Then there was the case of the young California emigrant who got drunk
and proposed to raid the "Welshman's house" all alone one dark and
threatening night.[11] This house stood half-way up Holliday's Hill
("Cardiff" Hill), and its sole occupants were a poor but quite
respectable widow and her young and blameless daughter. The invading
ruffian woke the whole village with his ribald yells and coarse
challenges and obscenities. I went up there with a comrade--John Briggs,
I think--to look and listen. The figure of the man was dimly risible;
the women were on their porch, but not visible in the deep shadow of its
roof, but we heard the elder woman's voice. She had loaded an old musket
with slugs, and she warned the man that if he stayed where he was while
she counted ten it would cost him his life. She began to count, slowly:
he began to laugh. He stopped laughing at "six"; then through the deep
stillness, in a steady voice, followed the rest of the tale: "seven ...

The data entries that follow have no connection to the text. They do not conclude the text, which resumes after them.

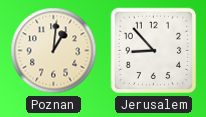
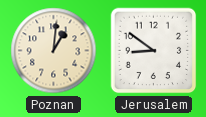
Jerusalem: 8:53 -> 8:51
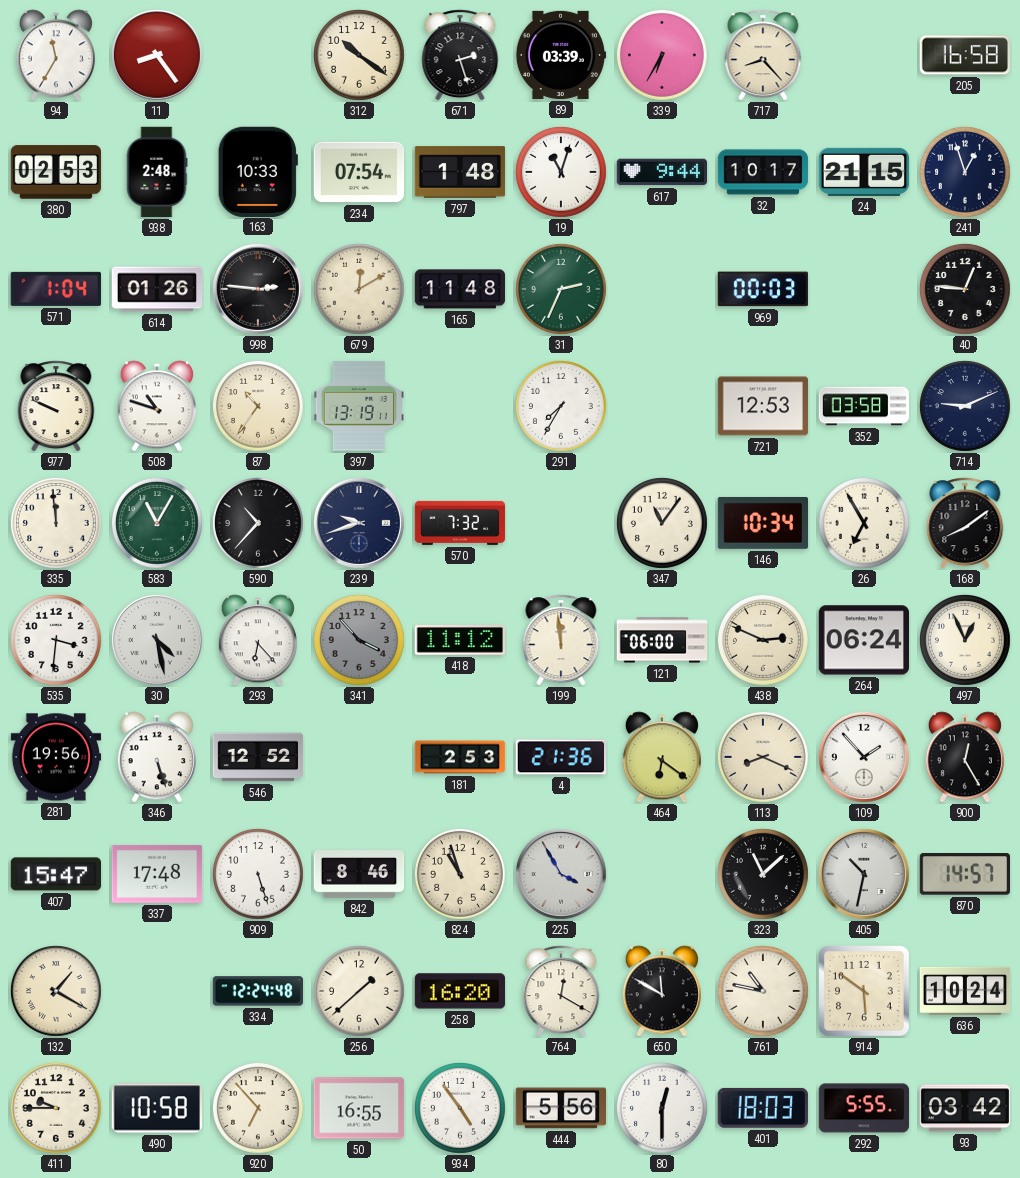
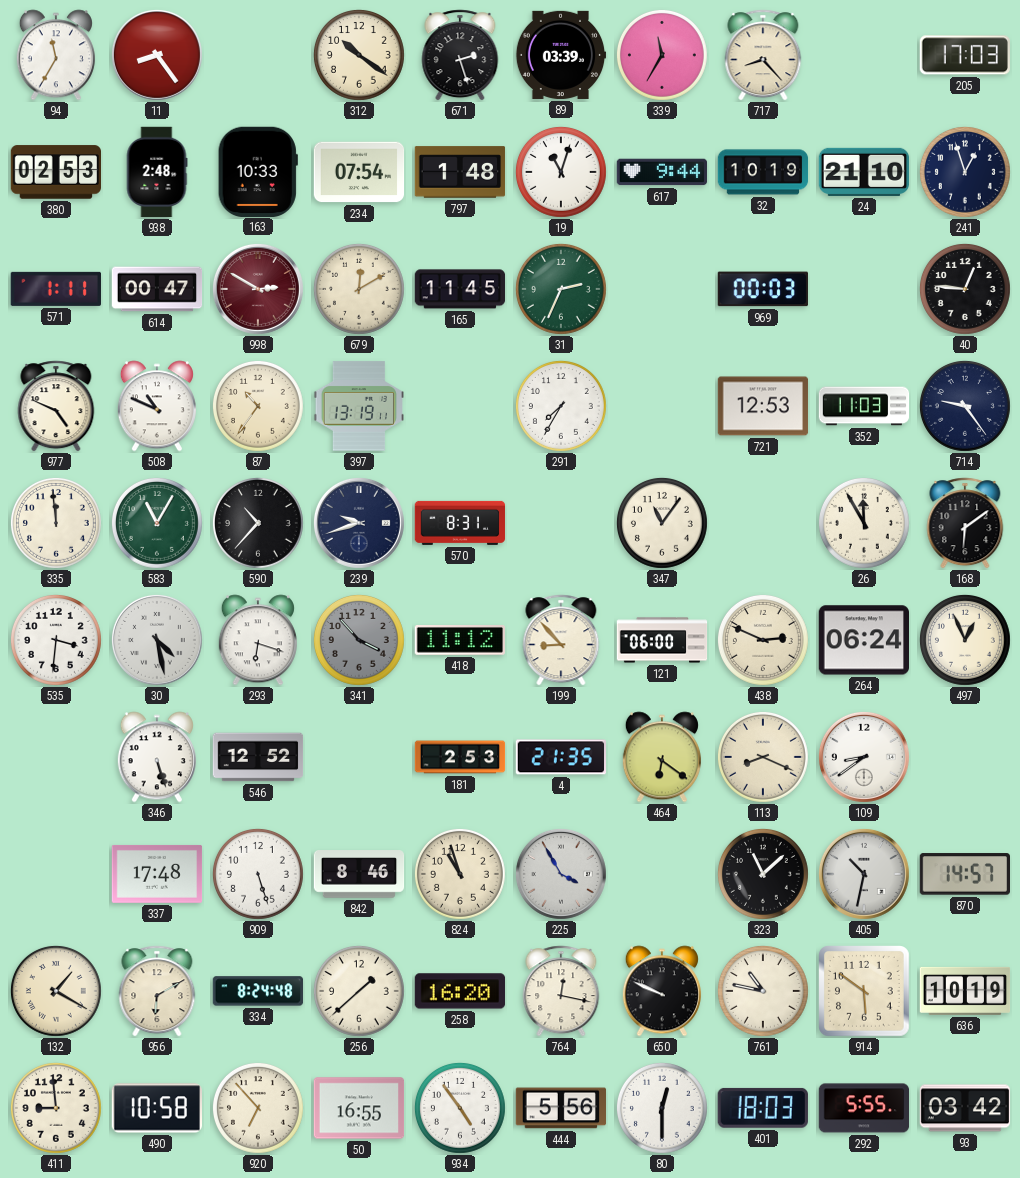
339: 6:35 -> 11:35
205: 16:58 -> 17:03
32: 10:17 -> 10:19
24: 21:15 -> 21:10
571: 1:04 -> 1:11
614: 01:26 -> 00:47
998: 2:46 -> 2:50
998 dial: black -> burgundy
165: 11:48 -> 11:45
977: 9:49 -> 4:49
508: 10:48 -> 10:49
352: 03:58 -> 11:03
714: 9:11 -> 9:24
570: 7:32 -> 8:31
146: 10:34 -> none
26: 6:55 -> 11:55
168: 8:09 -> 6:09
293: 6:23 -> 6:18
199: 11:59 -> 8:53
281: 19:56 -> none
4: 21:36 -> 21:35
109: 1:53 -> 8:39
900: 12:25 -> none
407: 15:47 -> none
956: none -> 6:10
334: 12:24 -> 8:24
764: 12:20 -> 12:17
650: 11:50 -> 9:49
636: 10:24 -> 10:19
411: 9:45 -> 8:59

eight ... nine"--a long pause, we holding our breath--"ten!" A red spout
of flame gushed out into the night, and the man dropped, with his breast
riddled to rags. Then the rain and the thunder burst loose and the
waiting town swarmed up the hill in the glare of the lightning like an
invasion of ants. Those people saw the rest; I had had my share and was
satisfied. I went home to dream, and was not disappointed.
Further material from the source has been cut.